Exact copies of the line with "Asselfingen" and of all lines after it through the end of the entries are required, and no other lines.

***** PROVIDED INFORMATION *****

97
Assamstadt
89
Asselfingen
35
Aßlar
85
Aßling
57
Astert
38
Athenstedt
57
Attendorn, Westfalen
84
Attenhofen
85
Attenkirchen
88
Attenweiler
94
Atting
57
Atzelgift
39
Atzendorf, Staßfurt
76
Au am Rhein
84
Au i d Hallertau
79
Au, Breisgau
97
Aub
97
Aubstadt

*****

## EXERCISE RESULT
Asselfingen
35
Aßlar
85
Aßling
57
Astert
38
Athenstedt
57
Attendorn, Westfalen
84
Attenhofen
85
Attenkirchen
88
Attenweiler
94
Atting
57
Atzelgift
39
Atzendorf, Staßfurt
76
Au am Rhein
84
Au i d Hallertau
79
Au, Breisgau
97
Aub
97
Aubstadt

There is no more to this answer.